My sister and I were just talking about You Can't Do That on Television a couple of days ago! I loved that show--that and Double Dare.

I don't like looking at pictures of Taylor Lautner because it makes me feel like a dirty old woman.

Shell said...

My 5 year old looooves Selena Gomez. Though, he just calls her "Alex."

I'll admit that I don't mind watching Wizards with him- alot better than some of the cartoons that he watches!

Sarah and the Gentlemen said...

Is it bad that I can sing along with Selena's song?

When Josiah was a youngun', I would often tell him things like, "In one Sesame Street we are going to go to Grandma and Grandpa's." Television time works.

The Godfather said...

selena and wizards of waverly is solid but i prefer ICarly. I hope Mal does too.

Marilyn (A Lot of Loves) said...

We haven't hit the I Looooooooove Selena Gomez stage yet (Thankfully) so I didn't know all that juicy teen gossip. I guess I'll know it soon enough - whether I want to or not!

Grand Pooba said...

Wow, now I know way too much information than any one over the age of 18 should know.

However, I did recieve the message of this post.

Mallory loves Selena Gomez.

Ginny Marie said...

When Hayley Mills was swapping places with her twin, there wasn't even a Disney Channel! I saw that movie on a projector at our school in third grade. Yes, I am that old! :(

Unfortunately, my 15-year old niece introduced my 5-year old daughter to Hannah Montana. Fortunately, she still prefers the Disney princesses!

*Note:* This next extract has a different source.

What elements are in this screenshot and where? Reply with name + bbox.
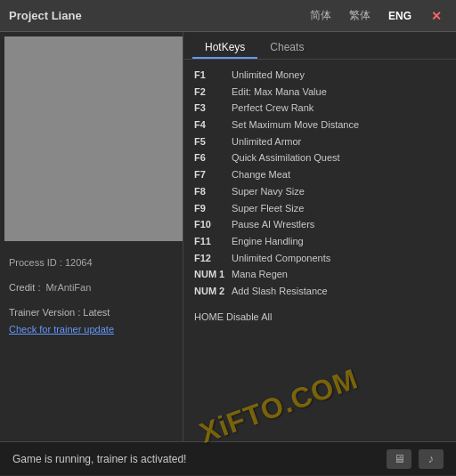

Thanks for visiting my blog this morning!

London said...

Wow, thanks for clearing all of that up. Now I feel ancient!

Anonymous said...

Sigh...I know all of these girls all too well. My 12 year old got my 5 yearold into iCarly - and I hate to say it but that Lautner kid has a sick body for a kid.

Cuff me now.



coach said...

Mallory is talking to me right now and we both determined that Selena Gomez is awesome but I think I like Icarly better. Spongebob is the man though!!!!!!!!!!!!!!!

Dione said...

Liesl looooooves Rolf!

McKenna wanted me to tell you that.

Spot On Your Pants said...

First of all. I was the last person on EARTH to realize that Miley Sirus and Hannah Montana were the SAME person! Seriously, who does that? Now, I just have a temporary tattoo of her head on my right arm (it was in the exam room at the doctor, so we pilfered it)! Green slime...forgot about that show...classic! Probably now all the contestants have some reproductive disorder linked to some carcinogen in the slime (just saying that because I really wanted to be on the show and my parents were lame). So...good to know! Thanks!

Mhel said...

thanks for dropping by at my blog... Amusing remarks and linkage from teeny boppy stars. I wonder who's on top and who's on bottom of the food chain??

Amanda in GA said...

Stopping over from SITS to say hello. LOVE your blog I will be back often

Maggi said...

I am so glad Toot is too young to be into these people. lol Yikes.

The Boob Nazi said...

I already knew all this information. I hate my life.

foxy said...

I actually visited Selena's namesake's grave this past weekend in Corpus Christi. Such a sad story. And I'll be damned if that role didn't make J-Lo. Without it, she woulda just been "hey ho".

Amanda said...

I find it sad that Selena is young enough that she was named after the other Selena. Wasn't that just last year? (seems like it). I'm old or she's young, one of the two.

I, for one, never realized how much drama there was with the tweenyboppers these days, but color me fascinated.